Physical Vapor deposition (PVD) has matured over the last decades, where plasma processes have been added to control the microstructure of thin films and coatings. The different processes make use of different discharge modes, such as magnetically enhanced glow (magnetron discharge) and arc discharges, where the latter has the most prominent and very different sub-modes of thermionic and cathodic arcs.However, these are not the only ones.The overview connects the discharge physics of the different modes – resulting in plasmas of quite different properties – to the film microstructure, control options, but also considers the economics (especially energy considerations) associated with the different approaches.

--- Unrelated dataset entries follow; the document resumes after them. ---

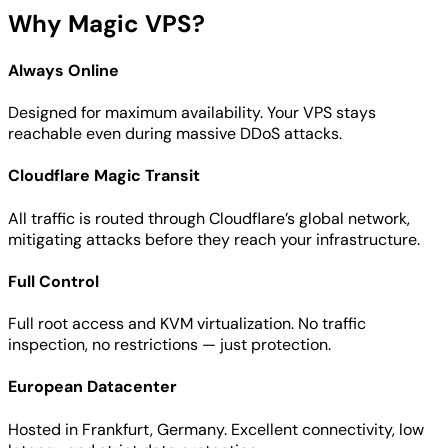
Why Magic VPS?
Always Online
Designed for maximum availability. Your VPS stays
reachable even during massive DDoS attacks.
Cloudflare Magic Transit
All traffic is routed through Cloudflare’s global network,
mitigating attacks before they reach your infrastructure.
Full Control
Full root access and KVM virtualization. No traffic
inspection, no restrictions — just protection.
European Datacenter
Hosted in Frankfurt, Germany. Excellent connectivity, low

Within the group of PVD techniques, the cathodic arc evaporation technique stands out for its performance, which is characterized by a nearly 100% ionized, high energy plasma. Its versatility, lower economic cost compared to other deposition techniques and easy industrial scaling has led to a massive industrial implementation for the preparation of coatings and thin layers of different nature. One of the disadvantages of the cathodic arc technique is the generation of macroparticles because of the electric arc discharge on the cathode surface. This fact can be an important technological limitation for those cases where a good surface finish, low friction coefficient or good wear and corrosion resistance is required. Traditionally, this problem has been solved by applying magnetic filters that separate the macroparticles from the plasma ions. However, this solution involves a considerable reduction in the deposition rate, which makes its industrial implementation difficult. On the other hand, in order to reduce the coating process costs, cathodic arc sources that allow a high deposition rate are required.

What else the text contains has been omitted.